In November 2007, barely two weeks after General Pervez Musharraf imposed his emergency, a few of us gathered at Sabeen Mahmud's non-profit cafe in Karachi, The Second Floor (T2F), to watch Missing in Pakistan, an incredible documentary that captured the rise of disappearances under the 'Mush-and-Bush' war on terror. The Inter-Services Intelligence (ISI)-led abductions were taking place all over Pakistan – but especially in the province of Balochistan – and formed the key point of tension between the Supreme Court and Musharraf's regime, eventually leading to the imposition of emergency. Indeed, there had been a media blackout on this "missing people" issue, this even before the imposition of emergency when the media itself was blacked out.

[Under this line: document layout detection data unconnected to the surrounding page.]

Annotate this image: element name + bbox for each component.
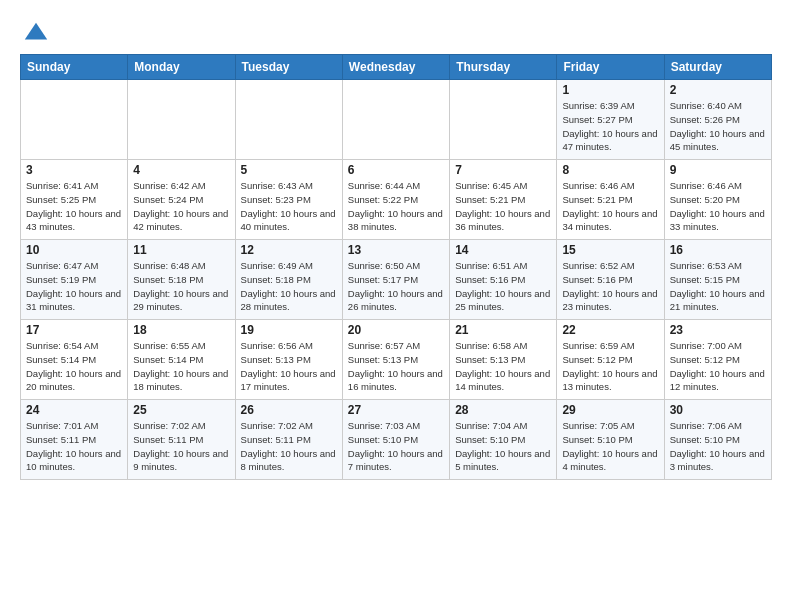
day-info: Sunrise: 7:06 AM Sunset: 5:10 PM Dayligh… xyxy=(670,419,766,474)
weekday-header-thursday: Thursday xyxy=(450,55,557,80)
calendar-cell: 30Sunrise: 7:06 AM Sunset: 5:10 PM Dayli… xyxy=(664,400,771,480)
day-info: Sunrise: 6:52 AM Sunset: 5:16 PM Dayligh… xyxy=(562,259,658,314)
day-number: 3 xyxy=(26,163,122,177)
calendar-cell: 12Sunrise: 6:49 AM Sunset: 5:18 PM Dayli… xyxy=(235,240,342,320)
day-info: Sunrise: 6:46 AM Sunset: 5:20 PM Dayligh… xyxy=(670,179,766,234)
calendar-cell xyxy=(21,80,128,160)
calendar-cell: 3Sunrise: 6:41 AM Sunset: 5:25 PM Daylig… xyxy=(21,160,128,240)
calendar-cell: 7Sunrise: 6:45 AM Sunset: 5:21 PM Daylig… xyxy=(450,160,557,240)
page-container: SundayMondayTuesdayWednesdayThursdayFrid… xyxy=(0,0,792,490)
day-info: Sunrise: 6:48 AM Sunset: 5:18 PM Dayligh… xyxy=(133,259,229,314)
day-info: Sunrise: 7:04 AM Sunset: 5:10 PM Dayligh… xyxy=(455,419,551,474)
weekday-header-row: SundayMondayTuesdayWednesdayThursdayFrid… xyxy=(21,55,772,80)
day-number: 16 xyxy=(670,243,766,257)
day-info: Sunrise: 6:54 AM Sunset: 5:14 PM Dayligh… xyxy=(26,339,122,394)
day-info: Sunrise: 7:02 AM Sunset: 5:11 PM Dayligh… xyxy=(241,419,337,474)
day-info: Sunrise: 7:01 AM Sunset: 5:11 PM Dayligh… xyxy=(26,419,122,474)
day-number: 14 xyxy=(455,243,551,257)
day-info: Sunrise: 6:44 AM Sunset: 5:22 PM Dayligh… xyxy=(348,179,444,234)
day-info: Sunrise: 6:49 AM Sunset: 5:18 PM Dayligh… xyxy=(241,259,337,314)
day-info: Sunrise: 6:39 AM Sunset: 5:27 PM Dayligh… xyxy=(562,99,658,154)
weekday-header-monday: Monday xyxy=(128,55,235,80)
day-number: 27 xyxy=(348,403,444,417)
day-number: 30 xyxy=(670,403,766,417)
day-number: 26 xyxy=(241,403,337,417)
calendar-cell: 27Sunrise: 7:03 AM Sunset: 5:10 PM Dayli… xyxy=(342,400,449,480)
day-number: 21 xyxy=(455,323,551,337)
day-info: Sunrise: 6:42 AM Sunset: 5:24 PM Dayligh… xyxy=(133,179,229,234)
day-info: Sunrise: 6:57 AM Sunset: 5:13 PM Dayligh… xyxy=(348,339,444,394)
calendar-cell: 14Sunrise: 6:51 AM Sunset: 5:16 PM Dayli… xyxy=(450,240,557,320)
calendar-cell xyxy=(235,80,342,160)
day-info: Sunrise: 7:03 AM Sunset: 5:10 PM Dayligh… xyxy=(348,419,444,474)
day-number: 5 xyxy=(241,163,337,177)
day-info: Sunrise: 6:43 AM Sunset: 5:23 PM Dayligh… xyxy=(241,179,337,234)
calendar-cell: 29Sunrise: 7:05 AM Sunset: 5:10 PM Dayli… xyxy=(557,400,664,480)
day-number: 24 xyxy=(26,403,122,417)
day-info: Sunrise: 7:00 AM Sunset: 5:12 PM Dayligh… xyxy=(670,339,766,394)
day-number: 17 xyxy=(26,323,122,337)
calendar-week-row: 3Sunrise: 6:41 AM Sunset: 5:25 PM Daylig… xyxy=(21,160,772,240)
calendar-cell xyxy=(450,80,557,160)
day-info: Sunrise: 6:56 AM Sunset: 5:13 PM Dayligh… xyxy=(241,339,337,394)
logo-icon xyxy=(22,20,50,48)
day-number: 4 xyxy=(133,163,229,177)
calendar-week-row: 24Sunrise: 7:01 AM Sunset: 5:11 PM Dayli… xyxy=(21,400,772,480)
calendar-cell: 21Sunrise: 6:58 AM Sunset: 5:13 PM Dayli… xyxy=(450,320,557,400)
weekday-header-tuesday: Tuesday xyxy=(235,55,342,80)
day-info: Sunrise: 6:51 AM Sunset: 5:16 PM Dayligh… xyxy=(455,259,551,314)
day-number: 13 xyxy=(348,243,444,257)
calendar-cell: 28Sunrise: 7:04 AM Sunset: 5:10 PM Dayli… xyxy=(450,400,557,480)
weekday-header-saturday: Saturday xyxy=(664,55,771,80)
day-info: Sunrise: 7:05 AM Sunset: 5:10 PM Dayligh… xyxy=(562,419,658,474)
calendar-week-row: 10Sunrise: 6:47 AM Sunset: 5:19 PM Dayli… xyxy=(21,240,772,320)
day-number: 18 xyxy=(133,323,229,337)
day-number: 11 xyxy=(133,243,229,257)
calendar-body: 1Sunrise: 6:39 AM Sunset: 5:27 PM Daylig… xyxy=(21,80,772,480)
day-number: 6 xyxy=(348,163,444,177)
calendar-cell: 2Sunrise: 6:40 AM Sunset: 5:26 PM Daylig… xyxy=(664,80,771,160)
calendar-cell: 5Sunrise: 6:43 AM Sunset: 5:23 PM Daylig… xyxy=(235,160,342,240)
calendar-cell xyxy=(342,80,449,160)
day-number: 12 xyxy=(241,243,337,257)
calendar-cell xyxy=(128,80,235,160)
calendar-cell: 23Sunrise: 7:00 AM Sunset: 5:12 PM Dayli… xyxy=(664,320,771,400)
day-number: 25 xyxy=(133,403,229,417)
day-info: Sunrise: 6:55 AM Sunset: 5:14 PM Dayligh… xyxy=(133,339,229,394)
calendar-week-row: 17Sunrise: 6:54 AM Sunset: 5:14 PM Dayli… xyxy=(21,320,772,400)
calendar-header: SundayMondayTuesdayWednesdayThursdayFrid… xyxy=(21,55,772,80)
header-area xyxy=(20,16,772,48)
calendar-cell: 10Sunrise: 6:47 AM Sunset: 5:19 PM Dayli… xyxy=(21,240,128,320)
day-info: Sunrise: 7:02 AM Sunset: 5:11 PM Dayligh… xyxy=(133,419,229,474)
calendar-cell: 9Sunrise: 6:46 AM Sunset: 5:20 PM Daylig… xyxy=(664,160,771,240)
calendar-cell: 22Sunrise: 6:59 AM Sunset: 5:12 PM Dayli… xyxy=(557,320,664,400)
day-info: Sunrise: 6:40 AM Sunset: 5:26 PM Dayligh… xyxy=(670,99,766,154)
weekday-header-friday: Friday xyxy=(557,55,664,80)
calendar-cell: 19Sunrise: 6:56 AM Sunset: 5:13 PM Dayli… xyxy=(235,320,342,400)
calendar-cell: 18Sunrise: 6:55 AM Sunset: 5:14 PM Dayli… xyxy=(128,320,235,400)
calendar-cell: 6Sunrise: 6:44 AM Sunset: 5:22 PM Daylig… xyxy=(342,160,449,240)
calendar-cell: 15Sunrise: 6:52 AM Sunset: 5:16 PM Dayli… xyxy=(557,240,664,320)
calendar-table: SundayMondayTuesdayWednesdayThursdayFrid… xyxy=(20,54,772,480)
day-number: 9 xyxy=(670,163,766,177)
calendar-week-row: 1Sunrise: 6:39 AM Sunset: 5:27 PM Daylig… xyxy=(21,80,772,160)
calendar-cell: 8Sunrise: 6:46 AM Sunset: 5:21 PM Daylig… xyxy=(557,160,664,240)
weekday-header-sunday: Sunday xyxy=(21,55,128,80)
calendar-cell: 4Sunrise: 6:42 AM Sunset: 5:24 PM Daylig… xyxy=(128,160,235,240)
calendar-cell: 26Sunrise: 7:02 AM Sunset: 5:11 PM Dayli… xyxy=(235,400,342,480)
day-number: 8 xyxy=(562,163,658,177)
calendar-cell: 16Sunrise: 6:53 AM Sunset: 5:15 PM Dayli… xyxy=(664,240,771,320)
day-info: Sunrise: 6:45 AM Sunset: 5:21 PM Dayligh… xyxy=(455,179,551,234)
logo xyxy=(20,20,50,48)
day-number: 10 xyxy=(26,243,122,257)
day-info: Sunrise: 6:59 AM Sunset: 5:12 PM Dayligh… xyxy=(562,339,658,394)
calendar-cell: 24Sunrise: 7:01 AM Sunset: 5:11 PM Dayli… xyxy=(21,400,128,480)
calendar-cell: 1Sunrise: 6:39 AM Sunset: 5:27 PM Daylig… xyxy=(557,80,664,160)
calendar-cell: 17Sunrise: 6:54 AM Sunset: 5:14 PM Dayli… xyxy=(21,320,128,400)
calendar-cell: 13Sunrise: 6:50 AM Sunset: 5:17 PM Dayli… xyxy=(342,240,449,320)
day-info: Sunrise: 6:47 AM Sunset: 5:19 PM Dayligh… xyxy=(26,259,122,314)
day-number: 20 xyxy=(348,323,444,337)
day-number: 7 xyxy=(455,163,551,177)
calendar-cell: 20Sunrise: 6:57 AM Sunset: 5:13 PM Dayli… xyxy=(342,320,449,400)
day-info: Sunrise: 6:46 AM Sunset: 5:21 PM Dayligh… xyxy=(562,179,658,234)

In this atmosphere of martial law and country-wide arrests, hosting the first screening of the first extensive documentary on the missing-people issue was a radical act of courage. T2F was barely six months old, an emerging space for 'everything-consciousness' where art, music, literature, film, politics, science and technology came together the way they came together in Sabeen's being. Sabeen was very nervous, but she was charged by her nervousness. "We can't sit around and do nothing, bhai!" I imagine her as having said. Sabeen could have played the game of avoidance, of silence, of merely claiming critique. But she chose to play a game of action, of moving beyond critique – of living, instead of fearing. She was not an impractical idealist as she is sometimes incorrectly portrayed. She was the most practical person I knew; practical in the true sense of being committed to action. The lights were dimmed before the screening began. We pretended that the cafe was closed, that nothing was going on inside. Given the over thousand arrests that had already taken place in the country, we were expecting the intelligence to show up and cancel the event any second. And Sabeen prepared her audience in advance for this possibility, asking people to leave if they were scared. I was scared. But now that I was there, I really couldn't leave. I had published an analytical piece a day earlier on the emergency and the missing-people issue, but I hadn't had the guts to do it under my own name. I remember that once the fantastic screening was over with a poignant Q&A, I had left with more courage than I had arrived with.